The House Budget Committee has circulated a menu of revenue proposals that details tax policy options for a reconciliation bill.
The 50-page document of policy options was compiled by House Republican Budget Committee Chair Jodey Arrington, R-Texas, who also sits on the tax policy Ways and Means Committee. The House and Senate Budget Committees will be responsible for writing the budget resolutions that carry reconciliation instructions for the tax-writing committees. Republicans are still in the planning stages of a reconciliation process they intend to use to address expiring provisions from the Tax Cuts and Jobs Act (TCJA), campaign tax proposals and other Republican priorities.

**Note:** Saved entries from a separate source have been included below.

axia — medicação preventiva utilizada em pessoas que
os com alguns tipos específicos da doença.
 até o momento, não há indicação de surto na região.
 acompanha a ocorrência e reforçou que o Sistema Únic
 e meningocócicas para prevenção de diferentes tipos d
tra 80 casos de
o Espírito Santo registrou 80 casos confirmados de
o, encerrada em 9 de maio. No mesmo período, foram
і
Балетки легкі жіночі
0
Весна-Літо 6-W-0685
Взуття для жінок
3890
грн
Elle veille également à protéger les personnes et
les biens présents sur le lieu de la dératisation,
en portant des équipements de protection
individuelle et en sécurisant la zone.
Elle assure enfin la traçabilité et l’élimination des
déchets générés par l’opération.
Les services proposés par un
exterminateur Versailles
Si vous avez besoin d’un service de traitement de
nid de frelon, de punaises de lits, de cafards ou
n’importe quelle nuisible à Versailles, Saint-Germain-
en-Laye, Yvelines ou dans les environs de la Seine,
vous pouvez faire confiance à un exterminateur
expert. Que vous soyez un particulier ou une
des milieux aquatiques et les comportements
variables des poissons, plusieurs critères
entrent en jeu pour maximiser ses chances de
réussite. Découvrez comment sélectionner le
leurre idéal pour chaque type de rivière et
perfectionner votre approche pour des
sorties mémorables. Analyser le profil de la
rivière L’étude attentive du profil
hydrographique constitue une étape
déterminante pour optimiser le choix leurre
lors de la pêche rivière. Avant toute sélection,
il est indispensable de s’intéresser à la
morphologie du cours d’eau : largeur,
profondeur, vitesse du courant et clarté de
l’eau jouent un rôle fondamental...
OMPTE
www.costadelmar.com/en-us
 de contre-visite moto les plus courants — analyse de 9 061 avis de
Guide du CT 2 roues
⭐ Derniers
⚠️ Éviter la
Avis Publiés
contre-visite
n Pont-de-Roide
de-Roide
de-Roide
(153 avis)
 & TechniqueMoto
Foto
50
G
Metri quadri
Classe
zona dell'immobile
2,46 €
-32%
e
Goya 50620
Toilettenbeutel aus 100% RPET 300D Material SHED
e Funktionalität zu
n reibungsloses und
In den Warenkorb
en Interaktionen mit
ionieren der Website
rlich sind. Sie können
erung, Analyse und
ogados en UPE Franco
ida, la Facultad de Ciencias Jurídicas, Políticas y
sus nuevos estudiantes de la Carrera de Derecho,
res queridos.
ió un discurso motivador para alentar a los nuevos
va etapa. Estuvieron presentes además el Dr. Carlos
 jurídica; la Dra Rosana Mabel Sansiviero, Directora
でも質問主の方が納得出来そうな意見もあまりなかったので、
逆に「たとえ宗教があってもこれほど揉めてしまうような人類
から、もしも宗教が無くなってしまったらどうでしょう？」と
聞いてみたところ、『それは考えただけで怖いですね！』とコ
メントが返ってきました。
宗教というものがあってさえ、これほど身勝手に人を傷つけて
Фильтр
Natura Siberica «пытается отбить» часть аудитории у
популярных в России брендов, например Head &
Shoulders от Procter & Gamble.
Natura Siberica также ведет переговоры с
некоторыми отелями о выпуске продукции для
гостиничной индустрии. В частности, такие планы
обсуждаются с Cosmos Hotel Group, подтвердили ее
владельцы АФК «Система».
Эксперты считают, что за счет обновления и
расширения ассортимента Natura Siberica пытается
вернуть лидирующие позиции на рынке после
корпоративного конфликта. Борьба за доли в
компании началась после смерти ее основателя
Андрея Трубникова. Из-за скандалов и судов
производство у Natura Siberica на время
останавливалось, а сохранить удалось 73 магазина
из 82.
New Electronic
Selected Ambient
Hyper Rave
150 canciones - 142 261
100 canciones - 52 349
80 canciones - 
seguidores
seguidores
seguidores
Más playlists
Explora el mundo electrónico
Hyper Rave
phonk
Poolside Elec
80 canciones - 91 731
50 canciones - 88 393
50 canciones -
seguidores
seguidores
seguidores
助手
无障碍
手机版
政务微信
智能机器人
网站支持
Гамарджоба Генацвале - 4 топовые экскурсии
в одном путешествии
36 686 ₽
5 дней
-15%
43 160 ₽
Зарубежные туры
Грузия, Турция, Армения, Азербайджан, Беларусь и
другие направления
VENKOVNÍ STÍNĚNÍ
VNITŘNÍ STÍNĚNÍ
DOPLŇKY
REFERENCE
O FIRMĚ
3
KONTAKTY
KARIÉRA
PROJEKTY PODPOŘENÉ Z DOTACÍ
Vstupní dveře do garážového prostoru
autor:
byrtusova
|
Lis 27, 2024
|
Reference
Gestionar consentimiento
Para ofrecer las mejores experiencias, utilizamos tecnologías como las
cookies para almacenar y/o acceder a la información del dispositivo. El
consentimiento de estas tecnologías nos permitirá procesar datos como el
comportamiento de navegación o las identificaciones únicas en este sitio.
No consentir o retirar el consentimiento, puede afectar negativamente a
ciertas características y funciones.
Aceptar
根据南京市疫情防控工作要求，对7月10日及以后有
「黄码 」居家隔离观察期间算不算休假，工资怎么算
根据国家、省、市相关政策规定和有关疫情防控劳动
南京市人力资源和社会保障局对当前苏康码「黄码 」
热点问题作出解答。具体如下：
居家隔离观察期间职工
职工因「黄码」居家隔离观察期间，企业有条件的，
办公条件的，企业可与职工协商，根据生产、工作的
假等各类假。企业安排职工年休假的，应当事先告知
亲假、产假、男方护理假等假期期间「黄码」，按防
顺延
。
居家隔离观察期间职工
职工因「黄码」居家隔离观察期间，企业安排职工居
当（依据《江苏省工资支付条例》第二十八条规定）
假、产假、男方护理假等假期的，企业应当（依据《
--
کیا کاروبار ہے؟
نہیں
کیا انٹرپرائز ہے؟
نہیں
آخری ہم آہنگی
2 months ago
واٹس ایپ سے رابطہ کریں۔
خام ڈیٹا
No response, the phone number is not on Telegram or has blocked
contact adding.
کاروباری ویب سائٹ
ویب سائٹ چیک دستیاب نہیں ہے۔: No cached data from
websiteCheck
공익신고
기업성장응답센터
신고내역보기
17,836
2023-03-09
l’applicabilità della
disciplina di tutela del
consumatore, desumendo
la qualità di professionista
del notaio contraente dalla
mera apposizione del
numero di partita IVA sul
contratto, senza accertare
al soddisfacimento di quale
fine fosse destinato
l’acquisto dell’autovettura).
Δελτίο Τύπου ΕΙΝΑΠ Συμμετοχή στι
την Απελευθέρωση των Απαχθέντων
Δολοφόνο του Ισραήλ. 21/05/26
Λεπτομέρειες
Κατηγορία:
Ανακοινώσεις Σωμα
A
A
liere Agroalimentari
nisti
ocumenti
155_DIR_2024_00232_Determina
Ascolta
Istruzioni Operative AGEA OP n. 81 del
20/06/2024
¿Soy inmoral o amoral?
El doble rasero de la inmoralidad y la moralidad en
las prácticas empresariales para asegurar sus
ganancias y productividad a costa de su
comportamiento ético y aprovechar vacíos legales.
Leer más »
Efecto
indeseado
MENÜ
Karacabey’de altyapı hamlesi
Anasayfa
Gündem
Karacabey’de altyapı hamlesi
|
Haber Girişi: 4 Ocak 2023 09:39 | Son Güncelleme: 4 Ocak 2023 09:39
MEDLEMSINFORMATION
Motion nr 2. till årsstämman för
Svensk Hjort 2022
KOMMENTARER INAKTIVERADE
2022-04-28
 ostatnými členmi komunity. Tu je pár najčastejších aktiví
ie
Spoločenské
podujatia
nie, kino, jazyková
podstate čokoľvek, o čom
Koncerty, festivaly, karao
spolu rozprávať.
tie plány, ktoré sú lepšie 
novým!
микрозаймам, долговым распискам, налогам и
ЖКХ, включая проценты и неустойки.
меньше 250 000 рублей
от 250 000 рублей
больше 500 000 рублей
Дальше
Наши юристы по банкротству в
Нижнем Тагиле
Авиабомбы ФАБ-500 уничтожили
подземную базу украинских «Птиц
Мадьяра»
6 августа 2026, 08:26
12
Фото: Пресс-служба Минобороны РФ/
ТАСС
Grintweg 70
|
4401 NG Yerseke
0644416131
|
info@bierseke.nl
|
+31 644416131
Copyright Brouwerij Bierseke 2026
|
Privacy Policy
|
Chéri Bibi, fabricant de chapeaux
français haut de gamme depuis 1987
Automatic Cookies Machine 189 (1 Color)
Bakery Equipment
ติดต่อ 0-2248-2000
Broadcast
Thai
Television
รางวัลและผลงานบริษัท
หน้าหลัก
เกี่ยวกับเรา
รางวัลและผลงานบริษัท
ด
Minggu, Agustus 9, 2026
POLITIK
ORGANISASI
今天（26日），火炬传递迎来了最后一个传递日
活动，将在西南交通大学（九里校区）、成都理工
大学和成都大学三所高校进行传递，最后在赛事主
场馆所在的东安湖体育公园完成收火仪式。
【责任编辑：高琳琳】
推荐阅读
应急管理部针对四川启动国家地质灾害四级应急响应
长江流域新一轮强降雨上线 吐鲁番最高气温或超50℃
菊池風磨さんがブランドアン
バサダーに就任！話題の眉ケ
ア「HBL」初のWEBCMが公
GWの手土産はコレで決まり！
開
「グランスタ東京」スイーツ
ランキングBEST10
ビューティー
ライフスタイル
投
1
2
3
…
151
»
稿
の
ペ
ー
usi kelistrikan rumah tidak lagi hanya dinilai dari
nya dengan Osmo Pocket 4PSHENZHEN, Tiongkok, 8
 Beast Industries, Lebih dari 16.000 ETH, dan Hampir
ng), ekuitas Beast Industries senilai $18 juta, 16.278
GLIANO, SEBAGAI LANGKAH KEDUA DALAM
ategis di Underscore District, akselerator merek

The policy options in the Arrington document were not vetted by chairs of other committees and the document’s release took many Republican members by surprise. The proposals are each scored over 10 years, though the provenance and accuracy of many of the estimates is unknown. The document should not be viewed as either a unified proposal or an indication of endorsement or support for any specific provision. Instead, it offers a general sense of the policy decisions and options facing Republicans as they seek to put together a massive tax bill through reconciliation.
The document provides some of the first staff estimates for several campaign tax promises made by President Donald Trump:
- Eliminating tax on tips: $106 billion
- Eliminating tax on overtime: $750 billion
- Exempting Americans abroad from tax: $100 billion
- Providing an auto loan interest deduction: $61 billion
- Cutting the corporate rate to 15%: $522 billion
- Cutting the corporate rate to 20%: $73 billion
Many of the budgetary scores come from nongovernmental sources, and the underlying assumptions about how the provisions would operate are not always clear. But the estimates at least offer some insight on the scale of difficult decisions Republicans face between competing priorities.
Trump recently released a video address doubling down on the idea of 15% corporate rate and also endorsed restoring bonus depreciation to 100%. “My message to every business in the world is very simple: Come make your product in America and we will give you among the lowest taxes of any nation on Earth. We’re bringing them down very substantially, even from the original Trump tax cuts,” he said. “We’re going to bring it down to 15% if you make your product in the U.S.A.”
The document also estimates a $222 billion price tag for repealing the corporate alternative minimum tax created by the Inflation Reduction Act (IRA) and a cost of $169 billion to restore expensing of research and experimentation (R&E) costs under Section 174.
The document scores several separate options for addressing the cap on the state and local tax (SALT) deduction. Repealing it altogether would cost $1 trillion, while raising it to $15,000 for single filers and $30,000 for joint filers would cost $50 billion.
The document includes several revenue-raising options Republicans have discussed, including:
- Repealing all the energy credits in the IRA ($800 billion)
- Repealing only the energy credits for carbon sequestration under Section 45Q, nuclear power under Section 45U, clean fuel under Section 45Z and electric vehicle credits ($400 billion)
- Denying EV credits for lessees ($50 billion)
- Repealing the SALT deduction for businesses and corporations ($310 billion)
- Reforming Affordable Care Act subsidies in various ways (up to nearly $100 billion total)
- Barring employee retention credit claims filed after Jan. 31, 2024 ($75 billion)
- Increasing the excise tax rate on endowments from 1.4% to 14% ($275 million)
There are also many controversial revenue-raising options that could face difficulty gaining traction among Republicans, including:
- Eliminating the tax-exempt status for hospitals ($260 billion)
- Eliminating the tax-exempt status for credit unions ($30 billion)
- Resurrecting a border-adjustable tax discarded during TCJA discussions ($1.2 trillion)
- Repealing the income exclusion for interest on state and local bonds ($260 billion
- Repealing individual credits and deduction incentives for college ($125 billion)
- Repealing the deduction for charitable contributions to health organizations ($83 billion)
- Repealing the home mortgage deduction ($1 trillion)
Repealing IRS enforcement funding is estimated to cost the government $46 billion.
The document also includes several non-tax policy changes that highlight other revenue or savings potential for congressional Republicans and the Trump administration, though some, particularly healthcare-related, could come with significant political blowback in addition to budgetary benefits.
Republicans will soon have to settle on whether to use one reconciliation bill or two to advance their priorities and what revenue parameters to set in reconciliation instructions. Republicans hope to move a budget resolution in February, which will help illuminate the direction they choose to take on tax policy and other significant fiscal legislation.